When you use the PROTOTYPE comment to generate C code wrappers, you cannot take advantage of many of the features of the yorick language. In this example, there is no easy way to pass an indeterminate number of arguments to your function. When you write your own C code wrapper, all such limitations disappear. The price is that you need to use the yorick-specific C functions declared in ‘yapi.h’ to interact with the intepreter.

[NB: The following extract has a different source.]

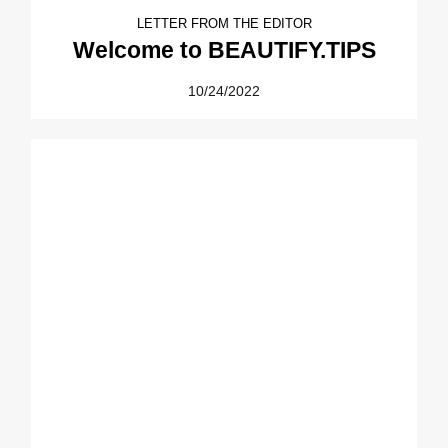
LETTER FROM THE EDITOR
Welcome to BEAUTIFY.TIPS
10/24/2022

Since you no longer need an interpreted wrapper (although you might still choose to have one – some tasks are easier, occasionally dramatically easier, in interpreted code than in compiled code), your inteface definition file ‘rtleg.i’ becomes trivial:
plug_in, "rtleg"; extern rtleg; |
But your C source becomes much more complicated:
#include "yapi.h" #include <math.h> extern void Y_rtleg(int argc); void Y_rtleg(int argc) { int iarg; long i, n, dimsr[Y_DIMSIZE], dims[Y_DIMSIZE]; double *r, *rr, **px, *x, *a, xval; int *flag, flagr; if (argc < 2) y_error("rtleg needs at least two arguments"); /* get some scratch space to deal with the indeterminate * argument count, this increases iarg for arguments by 1 */ px = ypush_scratch((argc-1)*(sizeof(double)+sizeof(int)), 0); flag = (int *)&px[argc]; /* get r argument as double */ r = ygeta_d(argc, 0, dimsr); /* first pass through remaining arguments checks they are * conformable, and builds the result dimension list */ for (flagr=0, iarg=argc-1 ; iarg>0 ; iarg--) { flagr |= flag[iarg-1] = yarg_dims(iarg, dims, dimsr); if (flag[iarg-1] < 0) y_errorn("rtleg argument %ld not conformable", argc-iarg); } /* broadcast r argument to result shape if necessary */ if (flagr & 1) yarg_bcast(argc, dimsr); /* second pass broadcasts all arguments to result shape * and converts to type double */ for (iarg=argc-1 ; iarg>0 ; iarg--) { if (flag[iarg-1] & 2) yarg_bcast(iarg, dimsr); px[iarg-1] = ygeta_d(iarg, &n, 0); flag[iarg-1] = yarg_scratch(iarg); if (flag[iarg-1]) flagr = iarg; } /* push new array and fill with reciprocal of r */ rr = ypush_d(dimsr); for (i=0 ; i<n ; i++) if (r[i] > 0.) rr[i] = 1./r[i]; else if (r[i] < 0.) rr[i] = -1./r[i]; else rr[i] = -1.; if (flagr) { /* use scratch x as accumulator */ a = px[flagr-1]; for (i=0 ; i<n ; i++) { xval = a[i]*rr[i]; a[i] = -xval*xval; } } else { /* need to create accumulator on stack */ a = ypush_d(dimsr); } /* compute 1 - sum((x/r)^2) */ for (i=0 ; i<n ; i++) a[i] += (rr[i]<0.)? 0. : 1.; for (iarg=0 ; iarg<argc-1 ; iarg++) { x = px[iarg]; if (x == a) continue; for (i=0 ; i<n ; i++) { xval = x[i]*rr[i]; a[i] -= xval*xval; } } /* compute final result */ for (i=0 ; i<n ; i++) a[i] = r[i]*sqrt(a[i]); /* discard overlying stack elements to leave result on top */ if (flagr) yarg_drop(flagr+1); } |
The ypush_scratch function enables you to create scratch space that is safe against asynchronous interrupt. You have to write every compiled function assuming that the user will type Control-C and interrupt your function. If you used malloc to obtain scratch space, and your function were asynchronously interrupted before the matching free, your routine would leak memory. In this case, the scratch space is only required to cope with the fact that the function accepts an indeterminate number of arguments.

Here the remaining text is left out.